I’ve written this before. I repeat myself a lot. It might be because I’ve successfully gotten this shit out of my brain and onto a hard drive before. It’s something I know how to do. These new and exciting thoughts that make me a better person, a more focused person are entirely new to me. If I have trouble doing them, how am I supposed to be able to write about them?
New and exciting to me, entirely old and uninteresting to you. You’ve been doing it for a long time. I’m just getting started. Every little task is an Everest of thought.
The world outside my tiny apartment scares me. Venturing out in public is an ordeal I’d rather not have to deal with. Whenever I do I feel judged and surveilled. I feel like I’m trespassing. I tense up, look mean, stare straight ahead. I walk with a purpose — to do what I have to and get away as quickly as possible. All the while afraid someone will notice me. It’s an ever present feeling of dread; I’m expecting to be called out. Singled out. At any moment.
It’s been like that since I was a kid. My first memory of social anxiety goes back to 1990. At certain points in my life it’s been easier, at other points worse. It’s pretty bad now.
Sometimes you gotta go with what’s inside your head. You want to be poignant, important; you want to let graceful and exquisite words sprout from your fingers, like slow motion rose petals in a movie. But it always ends the same; you come to the conclusion that all you write is pretentious gobbledygook.
Nature, not content with denying him the ability to think, has endowed him with the ability to write.
Don’t let that stop you. That’s the voice you have chosen, that’s who you are. Don’t be content with simple words if what you want to say requires something else. Sure, it can be distilled. It can always be made simpler. But don’t simplify solely for the sake of it. There has to be a reason, a gut feeling that overrides whatever part of your brain making those decisions.
Don’t concern yourself with what comes out or how — just write. Sooner or later you’ll stumble upon a grain of truth swathed inside that perfect sentence you’ve been looking for.
Even an idiot will make sense once in a while.
I’ve forgotten to take my pills these last two days. I understand now to what degree they suppress my moods and thoughts — both the good and the bad. Mostly the bad.
I am filled with anger and resentment and a strong feeling of having been surrendered by my friends. Maybe it was too much to ask of them in the first place. Maybe André was right; we’re not friends, just acquaintances. Like ships passing in the night we’re all headed for our own destinations — sometimes our headings intersect but in the end we all sail our own sea.

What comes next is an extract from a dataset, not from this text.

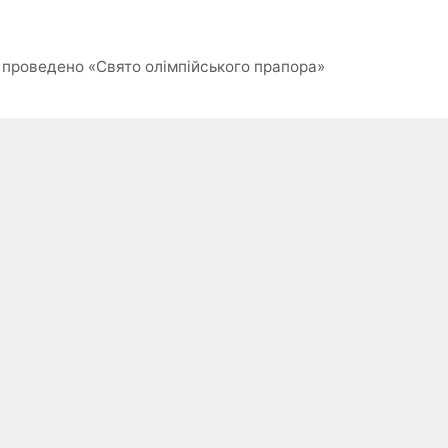
у
ор проведено «Свято олімпійського прапора»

Oslo is a concrete wasteland filled with watering holes poisoned with alcohol and relationships that will never be more than a passing fancy. Is there anything left for me there? A job and some friends. A job I find dull and droll. Friends I never talk to.
I only ever saw them when it was time for drinking. They repeat the same jokes, the same quotes, the same stories. Regurgitating life in an attempt to seem substantial, but they are empty shells denying the humdrum of their urban sprawl.
It’s always the same chewing of fat going on. Filling the silence with every minutiae they can think of to avoid sitting there in the gloomy light of a run-down club and for a split second realize the inanity of their interaction and how little they feel comfortable with just existing in one place, together.
Why? Is it all an attempt at escaping real life? The realization that our lives boil down to one part work, one part sleep and an unhealthy dose of getting our minds constantly fucked by ourselves and everyone we come in contact with.
So that’s why we’re here. To eat, sleep, drink, fuck and work for the rest of our lives? This fucking incessant need to always be on the move, always have a purpose — no matter how insignificant or small we are in the big picture.
Life isn’t a Great Adventure. It’s a series of random events based on an infinite number of random actions taken by over six billion random humans hurtling through space. Sometimes these actions converge en masse and before you know it there’s a war going on.